Using the records below, give the number of lines where the word "Controls" appears, with no further output.

Rendered page images:
########################################
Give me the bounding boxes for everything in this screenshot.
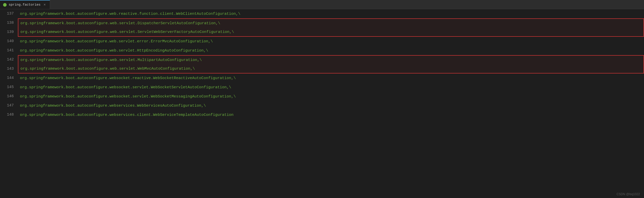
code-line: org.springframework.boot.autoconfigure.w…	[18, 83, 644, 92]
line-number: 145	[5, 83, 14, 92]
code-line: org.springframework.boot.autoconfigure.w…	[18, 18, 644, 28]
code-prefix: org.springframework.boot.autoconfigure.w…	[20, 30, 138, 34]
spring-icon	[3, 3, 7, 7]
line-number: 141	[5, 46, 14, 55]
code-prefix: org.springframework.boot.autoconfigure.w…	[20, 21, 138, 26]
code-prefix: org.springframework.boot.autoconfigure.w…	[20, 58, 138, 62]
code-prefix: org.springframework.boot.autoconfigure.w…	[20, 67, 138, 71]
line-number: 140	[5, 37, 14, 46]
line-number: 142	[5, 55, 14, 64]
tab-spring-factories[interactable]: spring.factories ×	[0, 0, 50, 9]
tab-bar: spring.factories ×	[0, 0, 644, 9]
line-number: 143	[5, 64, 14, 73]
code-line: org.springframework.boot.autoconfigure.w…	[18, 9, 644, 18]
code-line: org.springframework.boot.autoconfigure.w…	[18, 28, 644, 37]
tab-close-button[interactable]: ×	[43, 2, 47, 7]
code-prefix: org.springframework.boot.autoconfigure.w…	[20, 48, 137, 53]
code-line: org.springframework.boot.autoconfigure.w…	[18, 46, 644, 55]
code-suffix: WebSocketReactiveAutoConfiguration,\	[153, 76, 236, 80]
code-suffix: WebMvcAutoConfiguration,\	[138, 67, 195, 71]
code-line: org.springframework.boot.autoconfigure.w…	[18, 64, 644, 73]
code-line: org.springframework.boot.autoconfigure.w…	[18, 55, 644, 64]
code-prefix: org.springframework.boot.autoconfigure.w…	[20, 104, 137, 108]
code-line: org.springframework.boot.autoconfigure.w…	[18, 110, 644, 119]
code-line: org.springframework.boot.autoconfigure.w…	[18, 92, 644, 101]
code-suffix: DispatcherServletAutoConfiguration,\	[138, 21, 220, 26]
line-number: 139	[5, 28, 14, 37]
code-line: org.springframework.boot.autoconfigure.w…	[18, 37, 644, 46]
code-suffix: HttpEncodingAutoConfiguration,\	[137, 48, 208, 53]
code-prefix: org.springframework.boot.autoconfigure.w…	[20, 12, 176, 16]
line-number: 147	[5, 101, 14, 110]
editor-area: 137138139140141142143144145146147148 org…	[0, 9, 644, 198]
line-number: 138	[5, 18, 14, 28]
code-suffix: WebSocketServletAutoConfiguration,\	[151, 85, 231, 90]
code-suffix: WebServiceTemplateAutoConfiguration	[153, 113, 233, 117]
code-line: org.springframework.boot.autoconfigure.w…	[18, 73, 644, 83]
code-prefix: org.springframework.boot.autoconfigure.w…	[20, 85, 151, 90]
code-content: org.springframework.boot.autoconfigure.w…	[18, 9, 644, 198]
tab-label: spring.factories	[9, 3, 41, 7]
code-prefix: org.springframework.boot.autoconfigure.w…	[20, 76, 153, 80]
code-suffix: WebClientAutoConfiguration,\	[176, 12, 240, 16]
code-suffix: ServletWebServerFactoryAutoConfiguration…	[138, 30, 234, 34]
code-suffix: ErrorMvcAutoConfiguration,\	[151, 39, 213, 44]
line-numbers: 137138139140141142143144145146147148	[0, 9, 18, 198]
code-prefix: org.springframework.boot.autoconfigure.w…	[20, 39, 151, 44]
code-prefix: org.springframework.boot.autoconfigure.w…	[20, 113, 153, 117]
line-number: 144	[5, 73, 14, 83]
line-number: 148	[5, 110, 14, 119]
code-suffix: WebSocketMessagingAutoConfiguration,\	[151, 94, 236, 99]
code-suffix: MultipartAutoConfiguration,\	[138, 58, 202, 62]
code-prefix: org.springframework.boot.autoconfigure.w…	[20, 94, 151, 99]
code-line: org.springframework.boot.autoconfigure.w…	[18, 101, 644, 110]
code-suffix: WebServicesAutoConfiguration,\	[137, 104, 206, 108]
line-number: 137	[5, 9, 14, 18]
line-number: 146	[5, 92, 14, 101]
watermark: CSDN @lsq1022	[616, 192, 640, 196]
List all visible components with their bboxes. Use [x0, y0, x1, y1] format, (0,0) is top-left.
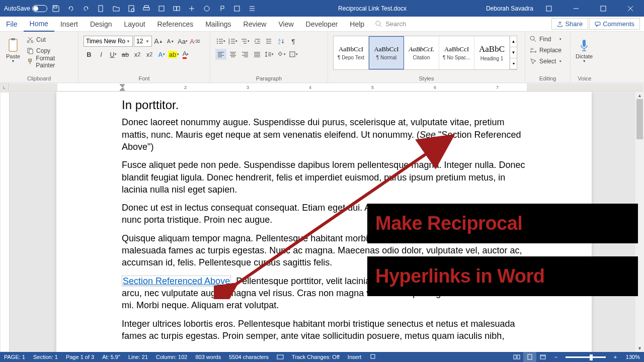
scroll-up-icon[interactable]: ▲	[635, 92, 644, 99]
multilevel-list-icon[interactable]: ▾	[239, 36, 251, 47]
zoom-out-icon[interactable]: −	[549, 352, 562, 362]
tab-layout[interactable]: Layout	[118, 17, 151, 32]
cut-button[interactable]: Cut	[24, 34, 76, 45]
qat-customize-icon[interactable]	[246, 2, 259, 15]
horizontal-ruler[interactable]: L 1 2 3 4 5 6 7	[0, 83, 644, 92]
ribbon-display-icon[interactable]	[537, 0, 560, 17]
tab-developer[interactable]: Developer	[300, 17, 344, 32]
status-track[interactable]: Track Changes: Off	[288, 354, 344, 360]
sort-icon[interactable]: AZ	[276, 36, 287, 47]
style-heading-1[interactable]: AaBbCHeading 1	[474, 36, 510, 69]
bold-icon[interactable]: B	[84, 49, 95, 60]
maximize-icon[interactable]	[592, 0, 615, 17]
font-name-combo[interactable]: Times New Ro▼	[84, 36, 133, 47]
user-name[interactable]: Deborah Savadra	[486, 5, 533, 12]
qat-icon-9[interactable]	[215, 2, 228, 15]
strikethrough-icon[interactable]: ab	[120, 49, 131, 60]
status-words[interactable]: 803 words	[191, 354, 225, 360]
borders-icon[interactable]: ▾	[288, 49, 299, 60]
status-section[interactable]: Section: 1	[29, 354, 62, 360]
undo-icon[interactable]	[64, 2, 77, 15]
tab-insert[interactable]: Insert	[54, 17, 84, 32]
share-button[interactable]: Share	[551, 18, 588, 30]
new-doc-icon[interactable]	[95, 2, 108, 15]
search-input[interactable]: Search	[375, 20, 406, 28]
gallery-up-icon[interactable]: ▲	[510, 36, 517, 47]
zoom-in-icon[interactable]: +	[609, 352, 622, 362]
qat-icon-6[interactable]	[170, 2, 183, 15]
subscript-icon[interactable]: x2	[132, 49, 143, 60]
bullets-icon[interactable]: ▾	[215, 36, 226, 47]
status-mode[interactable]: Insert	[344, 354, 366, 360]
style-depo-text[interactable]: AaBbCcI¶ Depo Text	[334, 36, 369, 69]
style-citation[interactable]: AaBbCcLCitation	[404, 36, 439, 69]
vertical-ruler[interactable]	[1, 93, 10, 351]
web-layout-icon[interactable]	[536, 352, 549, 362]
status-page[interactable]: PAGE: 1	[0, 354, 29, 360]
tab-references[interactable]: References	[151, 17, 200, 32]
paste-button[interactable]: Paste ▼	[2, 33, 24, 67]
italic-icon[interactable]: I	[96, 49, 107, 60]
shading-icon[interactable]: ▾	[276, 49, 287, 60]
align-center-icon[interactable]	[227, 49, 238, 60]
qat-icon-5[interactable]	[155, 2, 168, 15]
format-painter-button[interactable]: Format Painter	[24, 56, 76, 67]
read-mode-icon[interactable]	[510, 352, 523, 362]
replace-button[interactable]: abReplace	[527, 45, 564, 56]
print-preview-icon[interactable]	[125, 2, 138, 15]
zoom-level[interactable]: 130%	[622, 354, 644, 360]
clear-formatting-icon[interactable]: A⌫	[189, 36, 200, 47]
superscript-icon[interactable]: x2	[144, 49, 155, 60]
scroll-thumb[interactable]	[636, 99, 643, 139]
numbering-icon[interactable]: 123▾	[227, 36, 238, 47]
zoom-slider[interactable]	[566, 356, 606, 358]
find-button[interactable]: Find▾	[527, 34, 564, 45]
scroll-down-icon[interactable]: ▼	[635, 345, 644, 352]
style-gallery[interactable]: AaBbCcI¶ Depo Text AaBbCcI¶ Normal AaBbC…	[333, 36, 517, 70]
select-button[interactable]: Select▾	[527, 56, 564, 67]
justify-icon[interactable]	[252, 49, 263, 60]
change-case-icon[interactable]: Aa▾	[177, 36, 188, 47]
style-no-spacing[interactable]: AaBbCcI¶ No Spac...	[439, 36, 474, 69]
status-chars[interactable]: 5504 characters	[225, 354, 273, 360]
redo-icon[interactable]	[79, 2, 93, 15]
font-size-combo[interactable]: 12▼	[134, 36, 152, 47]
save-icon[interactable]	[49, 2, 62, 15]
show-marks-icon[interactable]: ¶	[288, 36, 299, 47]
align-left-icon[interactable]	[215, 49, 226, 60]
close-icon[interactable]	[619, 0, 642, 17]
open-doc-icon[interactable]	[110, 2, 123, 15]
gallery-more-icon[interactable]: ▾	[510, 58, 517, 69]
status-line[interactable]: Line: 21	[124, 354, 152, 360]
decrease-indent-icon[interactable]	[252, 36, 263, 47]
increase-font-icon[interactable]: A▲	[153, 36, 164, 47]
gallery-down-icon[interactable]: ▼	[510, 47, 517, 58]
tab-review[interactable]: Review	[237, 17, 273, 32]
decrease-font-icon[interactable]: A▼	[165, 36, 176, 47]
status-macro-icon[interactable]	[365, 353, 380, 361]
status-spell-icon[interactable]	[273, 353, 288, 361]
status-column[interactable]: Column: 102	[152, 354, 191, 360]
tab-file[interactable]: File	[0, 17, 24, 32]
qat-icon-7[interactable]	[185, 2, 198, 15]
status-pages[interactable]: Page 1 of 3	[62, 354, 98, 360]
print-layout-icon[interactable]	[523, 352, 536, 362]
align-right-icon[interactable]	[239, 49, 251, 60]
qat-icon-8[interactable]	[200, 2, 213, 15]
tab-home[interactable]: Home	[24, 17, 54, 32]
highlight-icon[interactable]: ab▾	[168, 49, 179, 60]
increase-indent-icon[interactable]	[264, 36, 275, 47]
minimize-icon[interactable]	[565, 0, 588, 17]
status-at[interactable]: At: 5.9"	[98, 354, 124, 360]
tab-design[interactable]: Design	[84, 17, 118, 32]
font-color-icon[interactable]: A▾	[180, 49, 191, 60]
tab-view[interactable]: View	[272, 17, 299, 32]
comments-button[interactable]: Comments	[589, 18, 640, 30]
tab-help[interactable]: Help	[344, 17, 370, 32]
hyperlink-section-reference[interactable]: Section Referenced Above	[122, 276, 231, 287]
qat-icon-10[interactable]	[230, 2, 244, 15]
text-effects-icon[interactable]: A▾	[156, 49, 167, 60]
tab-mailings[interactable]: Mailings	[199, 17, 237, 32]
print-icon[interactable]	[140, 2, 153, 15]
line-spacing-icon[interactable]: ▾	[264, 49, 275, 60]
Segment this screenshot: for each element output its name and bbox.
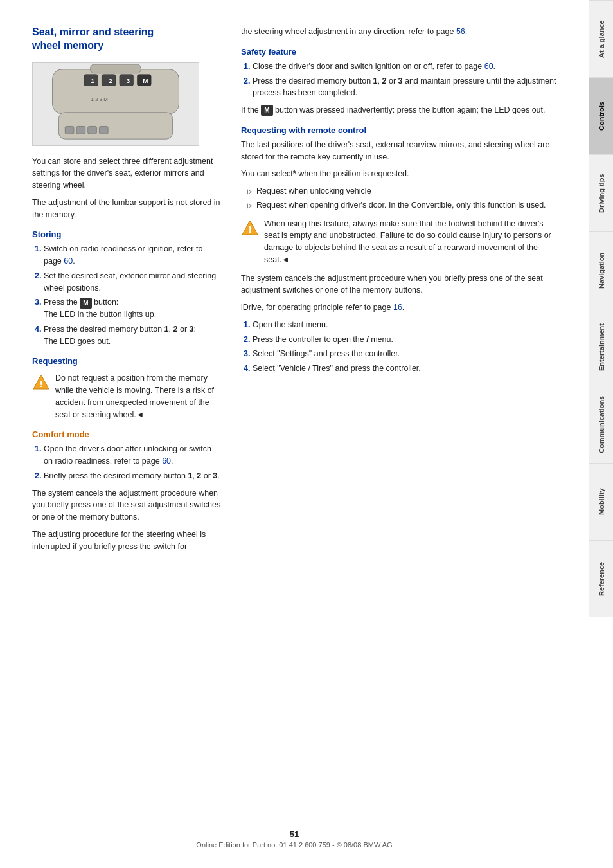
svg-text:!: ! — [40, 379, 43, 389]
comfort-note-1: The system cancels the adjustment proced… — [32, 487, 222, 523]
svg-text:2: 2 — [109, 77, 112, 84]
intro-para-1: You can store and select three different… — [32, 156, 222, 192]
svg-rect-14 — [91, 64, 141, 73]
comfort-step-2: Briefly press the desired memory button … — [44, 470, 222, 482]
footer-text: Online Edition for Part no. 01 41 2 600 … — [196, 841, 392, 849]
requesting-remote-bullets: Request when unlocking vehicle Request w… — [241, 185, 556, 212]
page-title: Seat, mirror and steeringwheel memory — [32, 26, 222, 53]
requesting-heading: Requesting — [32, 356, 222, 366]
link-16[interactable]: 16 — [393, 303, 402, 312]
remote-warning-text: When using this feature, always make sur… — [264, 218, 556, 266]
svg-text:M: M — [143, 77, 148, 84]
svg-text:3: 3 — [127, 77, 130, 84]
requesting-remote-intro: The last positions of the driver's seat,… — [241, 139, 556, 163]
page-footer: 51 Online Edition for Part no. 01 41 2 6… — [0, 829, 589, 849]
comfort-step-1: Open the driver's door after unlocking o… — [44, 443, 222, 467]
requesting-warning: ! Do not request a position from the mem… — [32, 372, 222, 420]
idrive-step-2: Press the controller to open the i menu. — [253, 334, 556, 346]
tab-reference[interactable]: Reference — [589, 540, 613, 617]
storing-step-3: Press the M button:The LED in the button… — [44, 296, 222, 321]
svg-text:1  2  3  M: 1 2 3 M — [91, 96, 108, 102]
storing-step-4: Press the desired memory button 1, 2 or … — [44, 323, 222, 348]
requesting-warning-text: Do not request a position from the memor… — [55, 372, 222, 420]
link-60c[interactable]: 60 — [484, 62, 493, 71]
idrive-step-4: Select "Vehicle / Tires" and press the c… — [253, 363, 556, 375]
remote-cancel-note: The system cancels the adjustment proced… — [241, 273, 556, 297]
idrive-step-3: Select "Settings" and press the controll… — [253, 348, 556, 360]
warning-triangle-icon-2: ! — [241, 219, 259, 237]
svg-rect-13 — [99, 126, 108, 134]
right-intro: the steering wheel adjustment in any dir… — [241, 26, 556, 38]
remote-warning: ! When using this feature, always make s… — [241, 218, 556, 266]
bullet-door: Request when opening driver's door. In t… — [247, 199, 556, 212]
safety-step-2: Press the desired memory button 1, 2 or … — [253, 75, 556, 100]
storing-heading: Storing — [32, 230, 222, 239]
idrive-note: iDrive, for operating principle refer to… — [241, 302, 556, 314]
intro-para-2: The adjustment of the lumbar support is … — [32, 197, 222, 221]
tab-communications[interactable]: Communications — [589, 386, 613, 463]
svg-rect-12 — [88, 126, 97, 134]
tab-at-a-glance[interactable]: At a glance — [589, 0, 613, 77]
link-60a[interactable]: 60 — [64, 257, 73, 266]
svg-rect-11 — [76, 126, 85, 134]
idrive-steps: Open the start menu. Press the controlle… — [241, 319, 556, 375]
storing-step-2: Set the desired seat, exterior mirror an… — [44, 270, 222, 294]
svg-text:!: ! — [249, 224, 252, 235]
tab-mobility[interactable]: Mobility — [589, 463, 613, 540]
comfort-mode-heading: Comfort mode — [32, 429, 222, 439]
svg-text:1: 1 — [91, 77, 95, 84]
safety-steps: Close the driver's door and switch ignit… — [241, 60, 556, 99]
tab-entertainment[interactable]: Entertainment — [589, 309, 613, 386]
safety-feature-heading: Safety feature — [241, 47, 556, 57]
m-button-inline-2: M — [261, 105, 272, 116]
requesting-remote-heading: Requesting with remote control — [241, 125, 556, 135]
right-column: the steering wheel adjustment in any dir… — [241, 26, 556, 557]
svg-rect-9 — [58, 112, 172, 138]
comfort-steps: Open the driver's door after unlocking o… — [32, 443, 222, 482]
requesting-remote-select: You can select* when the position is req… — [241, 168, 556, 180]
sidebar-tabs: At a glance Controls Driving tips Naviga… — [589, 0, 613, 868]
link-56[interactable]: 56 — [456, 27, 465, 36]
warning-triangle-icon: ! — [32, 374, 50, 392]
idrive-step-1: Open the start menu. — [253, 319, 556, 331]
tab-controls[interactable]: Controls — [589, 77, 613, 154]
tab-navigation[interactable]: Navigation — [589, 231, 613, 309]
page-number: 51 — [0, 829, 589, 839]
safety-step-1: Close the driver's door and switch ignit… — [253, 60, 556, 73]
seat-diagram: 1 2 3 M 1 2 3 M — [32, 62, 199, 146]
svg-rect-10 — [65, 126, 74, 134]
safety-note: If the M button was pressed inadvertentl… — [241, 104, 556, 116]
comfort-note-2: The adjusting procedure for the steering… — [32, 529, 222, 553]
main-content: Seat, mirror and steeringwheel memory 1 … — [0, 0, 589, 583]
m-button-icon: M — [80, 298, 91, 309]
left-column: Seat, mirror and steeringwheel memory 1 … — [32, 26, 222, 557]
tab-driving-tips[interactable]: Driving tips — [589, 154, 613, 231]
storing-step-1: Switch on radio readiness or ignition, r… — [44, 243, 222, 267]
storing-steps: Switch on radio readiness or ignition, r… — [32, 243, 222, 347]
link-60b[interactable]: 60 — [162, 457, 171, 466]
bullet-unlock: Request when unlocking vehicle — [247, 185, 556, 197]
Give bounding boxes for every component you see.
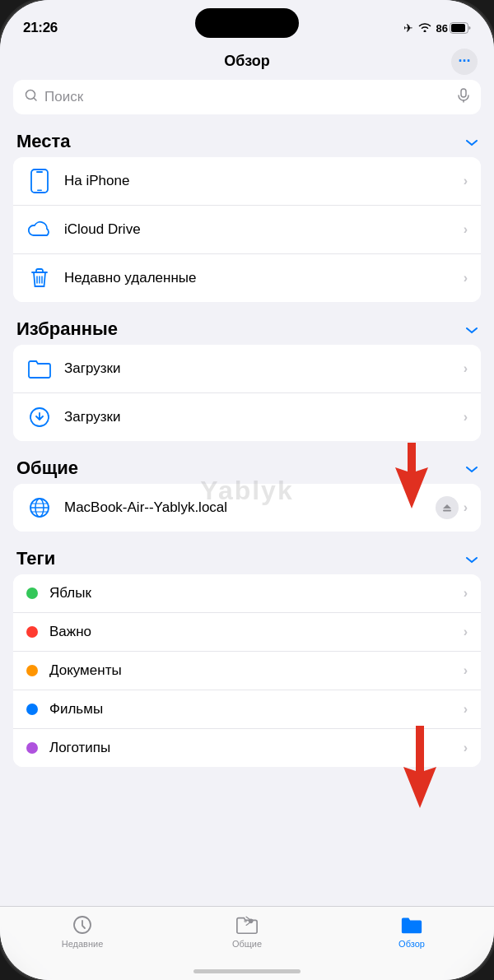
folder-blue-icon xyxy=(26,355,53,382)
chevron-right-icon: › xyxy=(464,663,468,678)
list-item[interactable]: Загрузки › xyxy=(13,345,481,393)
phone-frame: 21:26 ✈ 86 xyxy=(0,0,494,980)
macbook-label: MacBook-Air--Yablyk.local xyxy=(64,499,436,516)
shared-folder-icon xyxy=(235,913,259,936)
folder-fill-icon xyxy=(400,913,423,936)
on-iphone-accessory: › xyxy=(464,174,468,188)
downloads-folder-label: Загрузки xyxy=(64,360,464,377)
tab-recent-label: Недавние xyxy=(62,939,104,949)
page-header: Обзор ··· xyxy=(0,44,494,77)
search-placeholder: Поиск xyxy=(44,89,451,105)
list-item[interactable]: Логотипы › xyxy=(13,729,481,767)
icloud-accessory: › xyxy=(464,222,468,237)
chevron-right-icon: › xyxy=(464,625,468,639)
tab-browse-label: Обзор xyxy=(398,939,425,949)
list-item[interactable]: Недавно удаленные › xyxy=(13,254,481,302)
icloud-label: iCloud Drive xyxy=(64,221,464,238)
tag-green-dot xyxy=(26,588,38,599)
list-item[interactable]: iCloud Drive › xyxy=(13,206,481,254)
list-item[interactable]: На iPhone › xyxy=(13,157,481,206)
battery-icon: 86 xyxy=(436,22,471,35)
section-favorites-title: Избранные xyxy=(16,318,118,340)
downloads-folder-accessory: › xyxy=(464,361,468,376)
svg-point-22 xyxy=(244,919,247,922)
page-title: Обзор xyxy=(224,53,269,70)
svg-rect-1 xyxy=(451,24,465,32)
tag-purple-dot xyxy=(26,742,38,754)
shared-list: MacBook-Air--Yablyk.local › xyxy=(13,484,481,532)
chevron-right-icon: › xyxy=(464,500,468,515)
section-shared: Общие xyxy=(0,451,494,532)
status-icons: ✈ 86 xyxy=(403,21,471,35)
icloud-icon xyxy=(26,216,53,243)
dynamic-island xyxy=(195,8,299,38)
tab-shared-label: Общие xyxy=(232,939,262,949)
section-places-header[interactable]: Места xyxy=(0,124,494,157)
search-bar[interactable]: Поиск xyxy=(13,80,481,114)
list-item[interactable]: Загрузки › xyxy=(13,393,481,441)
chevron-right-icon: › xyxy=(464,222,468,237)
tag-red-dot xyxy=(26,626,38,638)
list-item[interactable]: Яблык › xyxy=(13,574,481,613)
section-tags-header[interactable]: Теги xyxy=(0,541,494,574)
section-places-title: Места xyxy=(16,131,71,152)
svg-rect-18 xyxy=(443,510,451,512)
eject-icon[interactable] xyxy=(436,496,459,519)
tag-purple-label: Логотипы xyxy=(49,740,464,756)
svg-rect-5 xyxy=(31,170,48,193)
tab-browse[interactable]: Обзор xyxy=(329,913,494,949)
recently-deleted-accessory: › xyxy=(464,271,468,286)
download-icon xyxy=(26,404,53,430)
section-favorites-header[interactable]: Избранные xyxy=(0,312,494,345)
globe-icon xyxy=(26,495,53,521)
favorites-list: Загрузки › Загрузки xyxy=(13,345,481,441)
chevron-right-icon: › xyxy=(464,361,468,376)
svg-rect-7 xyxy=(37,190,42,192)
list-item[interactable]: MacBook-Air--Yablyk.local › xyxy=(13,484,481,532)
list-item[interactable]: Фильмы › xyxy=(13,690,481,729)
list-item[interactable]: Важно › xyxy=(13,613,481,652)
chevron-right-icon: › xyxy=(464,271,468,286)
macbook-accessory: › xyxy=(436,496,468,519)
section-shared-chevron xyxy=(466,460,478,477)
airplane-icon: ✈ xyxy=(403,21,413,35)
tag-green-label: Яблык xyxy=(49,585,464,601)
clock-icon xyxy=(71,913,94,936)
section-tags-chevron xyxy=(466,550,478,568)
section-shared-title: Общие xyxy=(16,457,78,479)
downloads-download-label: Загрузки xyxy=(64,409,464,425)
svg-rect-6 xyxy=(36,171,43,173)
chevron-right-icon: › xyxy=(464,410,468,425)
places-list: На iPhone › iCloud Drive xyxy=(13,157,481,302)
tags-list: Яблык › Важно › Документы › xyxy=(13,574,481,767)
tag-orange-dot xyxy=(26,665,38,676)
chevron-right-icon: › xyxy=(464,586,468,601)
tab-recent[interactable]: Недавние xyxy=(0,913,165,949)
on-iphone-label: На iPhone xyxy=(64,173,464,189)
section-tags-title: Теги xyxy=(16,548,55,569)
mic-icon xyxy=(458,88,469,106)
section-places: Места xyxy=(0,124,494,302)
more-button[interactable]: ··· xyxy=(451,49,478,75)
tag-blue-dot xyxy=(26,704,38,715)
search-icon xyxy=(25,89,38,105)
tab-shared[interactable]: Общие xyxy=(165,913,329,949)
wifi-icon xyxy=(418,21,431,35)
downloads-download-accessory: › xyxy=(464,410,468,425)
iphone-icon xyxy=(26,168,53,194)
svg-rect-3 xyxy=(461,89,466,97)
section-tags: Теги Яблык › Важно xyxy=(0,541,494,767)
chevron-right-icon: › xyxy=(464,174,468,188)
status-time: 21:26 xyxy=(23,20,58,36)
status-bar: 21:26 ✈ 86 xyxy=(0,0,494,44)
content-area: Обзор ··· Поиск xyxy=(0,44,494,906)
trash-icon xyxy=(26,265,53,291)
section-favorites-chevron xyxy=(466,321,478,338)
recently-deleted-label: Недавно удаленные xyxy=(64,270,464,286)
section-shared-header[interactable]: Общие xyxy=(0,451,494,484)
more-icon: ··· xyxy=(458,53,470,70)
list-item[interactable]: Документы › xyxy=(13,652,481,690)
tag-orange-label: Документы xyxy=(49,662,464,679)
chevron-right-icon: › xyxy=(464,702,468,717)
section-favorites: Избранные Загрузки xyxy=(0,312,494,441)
########################################
Written answer:
2